Kevin Kühnert, Juso-Chef, sagt offen, was hinter solchen Vorstößen steht, was auch ihn antreibt mit seinem Antrag, zwar mit den anderen Parteien zu reden, aber eben nicht „ergebnisoffen“. Sondern ohne die Möglichkeit einer großen Koalition. „Es gibt kein Vertrauen mehr, dass die Entscheidungen der Spitze den Interessen der Basis entsprechen.“ Kühnert ist, obwohl erst 28 Jahre alt, der heimliche Star des Parteitages, weil er hier Schulz’ härtester Gegenspieler ist. Auf Schritt und Tritt wird er von Kameras verfolgt. Und er redet gut.
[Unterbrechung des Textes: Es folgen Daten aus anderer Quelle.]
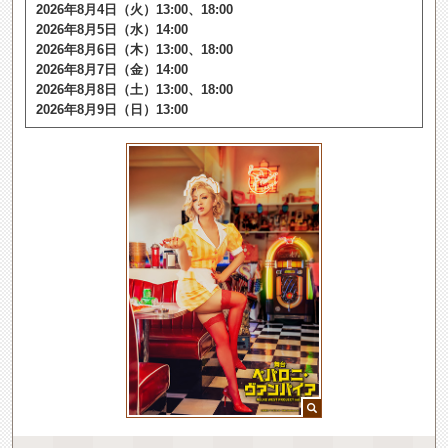
2026年8月4日（火）13:00、18:00
2026年8月5日（水）14:00
2026年8月6日（木）13:00、18:00
2026年8月7日（金）14:00
2026年8月8日（土）13:00、18:00
2026年8月9日（日）13:00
In der großen Koalition werde die SPD immer mehr „verzwergen“, sagt Kühnert. „Wir haben als junge Generation das Interesse, dass von unserer Partei noch etwas übrig bleibt“. Die Jusos jubeln und halten „Nogroko“-Schilder hoch.

Die Mitglieder der Parteiführung argumentieren dagegen. Stephan Weil, Niedersachsens Ministerpräsident, zitiert Willy Brandt: „Erst das Land, dann die Partei“. Hubertus Heil, scheidender Generalsekretär, betont, wenn man eine Option von vornherein ausschließe, dann sei man ganz schnell bei Neuwahlen. Und die wolle niemand. Fraktionschefin Andrea Nahles sagt, sie rieche Angst aus vielen Redebeiträgen. In Wirklichkeit sei doch Angela Merkel in einer schwachen Position. „Wir verschenken nichts.“ Nahles versaut sich allerdings ihren Auftritt, als sie hinzufügt: „Bätschi.“ Sie wiederholt das Wort „Bätschi“ sogar noch.

Martin Schulz gibt in seiner Rede seine „persönliche Garantie“, dass die Gespräche wirklich „ergebnisoffen“ geführt würden. Wie viel diese Garantie noch wert ist, ist allerdings die Frage. Schulz bekommt bei seiner Wiederwahl nur 81,9 Prozent Zustimmung, nach 100 Prozent im März. „Das Gefühl, dass Martin Schulz nicht die Perspektive der Partei ist, das macht sich doch langsam breit“, sagt ein lang gedienter Bundestagsabgeordneter. Schulz’ Rede, 75 Minuten lang, ist brav. Alle Themen sind drin. Aber es springt kein Funke über. Und über seinen Vorschlag, bis 2025 die „Vereinigte Staaten von Europa“ zu verwirklichen, - mit einem neuen Verfassungsvertrag, aber ohne die Staaten, die nicht mitmachen wollen - erntet bei vielen Europapolitikern in den eigenen Reihen Kopfschütteln. Viktoria Spiegelberg-Kamens, Gewerkschafterin aus Hessen-Süd, sagt Schulz ins Gesicht, sie habe das Gefühl, „dass das, was du sagst, nicht aus deinem Herzen kommt“. Spiegelberg hat auch bei Schulz Angst ausgemacht.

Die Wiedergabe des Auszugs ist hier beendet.